C’è da dire che quello che si sta attuando adesso da noi è privo di alcune caratteristiche chiare che dovrebbero contraddistinguerlo, in quanto lo smart working è un modello organizzativo, rappresenta la possibilità che si offre alle persone di poter scegliere luoghi e orari di lavoro in cambio di una responsabilizzazione. In questo caso manca la possibilità di scelta perché vi è una costrizione dovuta al momento particolare e manca pure il percorso di cambiamento del modello organizzativo. Diciamo che c’è ancora dell’improvvisazione, ma si può e si deve migliorare. Stiamo ancora sperimentando, e proprio perché quello che c’è non è il vero smart working, stiamo imparando molto di più su questa attività di quanto avremmo scoperto in condizioni normali. L’impossibilità di poter scegliere ci sta vincolando a sperimentare dei modi di lavorare che senza questa forzatura difficilmente avremmo appreso e ce ne sta facendo vedere i grandi elementi di valore. In poche settimane le persone hanno imparato a utilizzare strumenti di collaborazione innovativa, a interagire tra gruppi distanti fra loro, a mantenere relazioni utilizzando canali digitali. Ora occorre capire cosa è accaduto e porre le basi per fare in modo che quando ci saranno le condizioni per attuare anche da noi il vero smart working, cioè saremo liberi di scegliere, avremo molta più maturità per riconfigurare un modo di lavorare diverso da quello attuale.
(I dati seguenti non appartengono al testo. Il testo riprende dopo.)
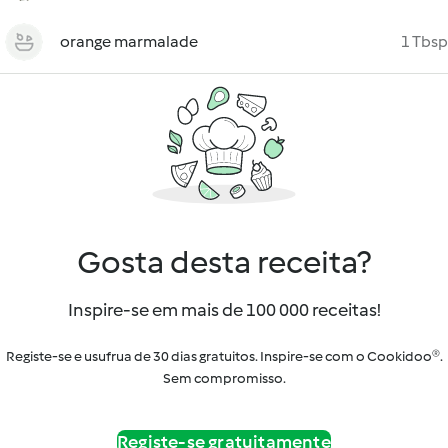
orange marmalade
1 Tbsp
Gosta desta receita?
Inspire-se em mais de 100 000 receitas!
Registe-se e usufrua de 30 dias gratuitos. Inspire-se com o Cookidoo®.
Sem compromisso.
Registe-se gratuitamente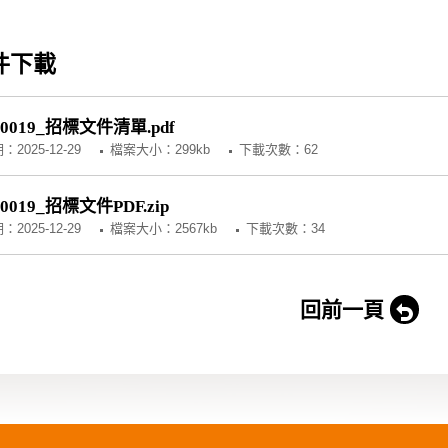
件下載
C0019_招標文件清單.pdf
期：
2025-12-29
檔案大小：299kb
下載次數：62
C0019_招標文件PDF.zip
期：
2025-12-29
檔案大小：2567kb
下載次數：34
回前一頁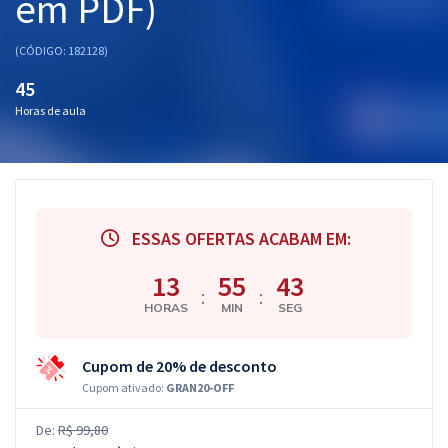
em PDF)
(CÓDIGO: 182128)
45
Horas de aula
ESSAS OFERTAS ACABAM EM:
13
55
42
:
:
HORAS
MIN
SEG
Cupom de 20% de desconto
Cupom ativado:
GRAN20-OFF
De:
R$ 99,80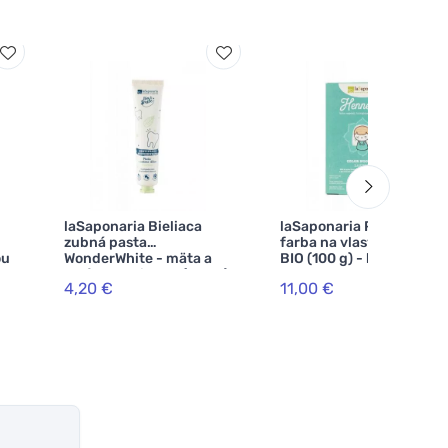
laSaponaria Bieliaca
laSaponaria Prírodná
zubná pasta
farba na vlasy Lakshmi
ou
WonderWhite - mäta a
BIO (100 g) - lieskový
aktívne uhlie BIO (75 ml)
orech
4,20 €
11,00 €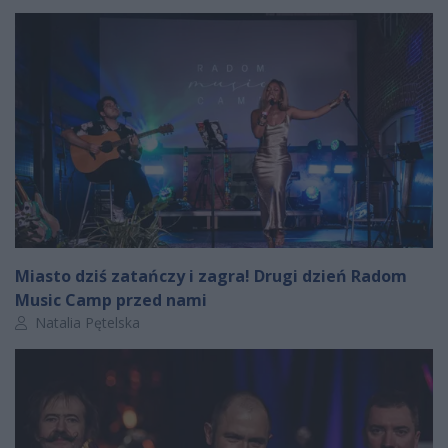
Miasto dziś zatańczy i zagra! Drugi dzień Radom
Music Camp przed nami
Autor artykułu:
Natalia Pętelska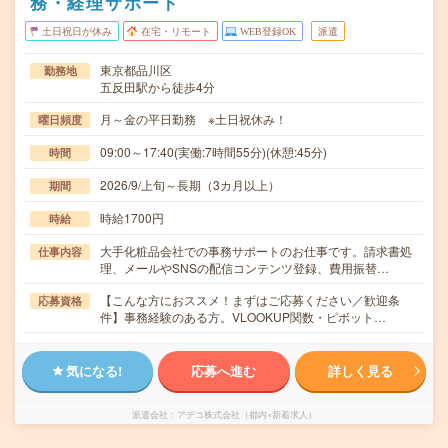
務・経理サポート
土日祝日が休み
在宅・リモート
WEB登録OK
派遣
東京都品川区
勤務地
五反田駅から徒歩4分
月～金の平日勤務 ※土日祝休み！
曜日頻度
09:00～17:40(実働:7時間55分)(休憩:45分)
時間
2026/9/上旬～長期（3カ月以上）
期間
時給1700円
時給
大手化粧品会社での事務サポートのお仕事です。請求書処
仕事内容
理、メールやSNSの配信コンテンツ登録、費用振替…
【こんな方におススメ！まずはご応募ください／歓迎条
応募資格
件】事務経験のある方。VLOOKUP関数・ピボット…
気になる!
応募へ進む
詳しく見る
派遣会社
アデコ株式会社（都内×新着求人）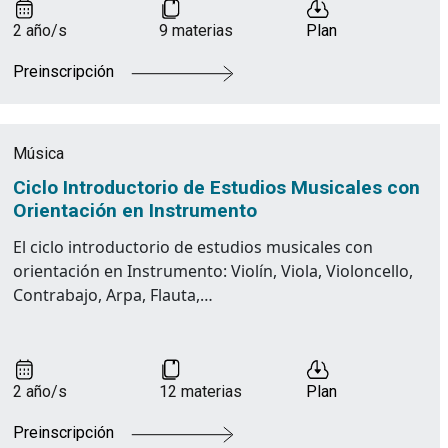
2 año/s
9 materias
Plan
Preinscripción
Música
Ciclo Introductorio de Estudios Musicales con
Orientación en Instrumento
El ciclo introductorio de estudios musicales con
orientación en Instrumento: Violín, Viola, Violoncello,
Contrabajo, Arpa, Flauta,…
2 año/s
12 materias
Plan
Preinscripción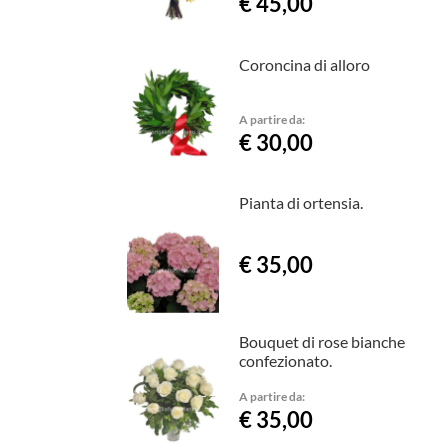
€ 45,00
Coroncina di alloro
A partire da:
€ 30,00
Pianta di ortensia.
€ 35,00
Bouquet di rose bianche
confezionato.
A partire da:
€ 35,00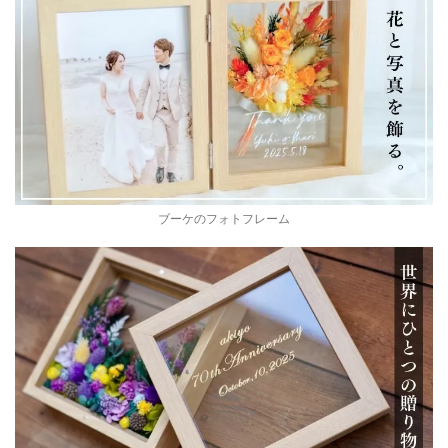
ブーケのフォトフレーム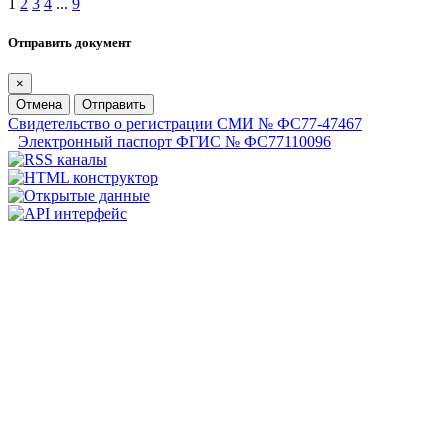
1
2
3
4
...
9
Отправить документ
×
Отмена
Отправить
Свидетельство о регистрации СМИ № ФС77-47467
Электронный паспорт ФГИС № ФС77110096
Come tutte le cose, anche lo smart working presenta aspetti positivi e negativi. Nei dieci anni in cui è stato praticato in Italia l’Osservatorio ha misurato i benefici che sia il lavoratore, sia l’azienda ne possono trarre. I principali riguardano il miglioramento dell’equilibrio fra vita professionale e privata (46%) e la crescita della motivazione e del coinvolgimento dei dipendenti (35%) oltre al miglioramento della produttività – stimato al 15% circa nel 2019 -, la riduzione dell’assenteismo e la diminuzione dei costi per gli spazi fisici. Tra le criticità figurano la gestione delle urgenze (è un ostacolo per il 34% dei responsabili), l’utilizzo delle tecnologie (32%), la pianificazione delle attività (26%). Secondo gli smart worker (sic!), la prima difficoltà riscontrata è la percezione di isolamento (35%), seguita dalle distrazioni esterne (21%), dai problemi di comunicazione e collaborazione virtuale (11%) e dalla barriera tecnologica (11%). Molti si lamentano della scarsa interazione con il team di lavoro e rimpiangono quel momento in cui ci si riunisce con i colleghi, anche semplicemente per un caffè o per chiacchierare sul lavoro svolto. Non solo. Non avere orari significa che gli altri si sentiranno in diritto di chiamarvi in ogni momento della giornata, o peggio della serata. Week-end compreso. Spesso, poi, sono proprio i datori di lavoro a essere scettici sul lavoro da casa, perché non possono tenere sotto controllo i loro dipendenti.

Va precisato che nella legge sul Lavoro agile è specificato che l’accordo individuale per l’applicazione dello smart working è tra due parti, volontario e reversibile, quindi non si può parlare di perdita di potere contrattuale da parte del lavoratore. In qualunque momento sia il dipendente, sia l’azienda possono rescindere l’accordo. Nel caso in cui la rescissione avviene da parte del datore di lavoro, deve esserci un preavviso per dare la possibilità al lavoratore di riorganizzare le proprie attività. Detto questo, qualche dubbio veleggia nell’aere: chi paga il maggior consumo di corrente elettrica da parte del lavoratore? Cosa rispondere a chi ti chiede, di sabato o domenica, oppure oltre l’orario canonico: “Scusa, stai davanti al computer? Mi vedresti un attimo sta cosa?”.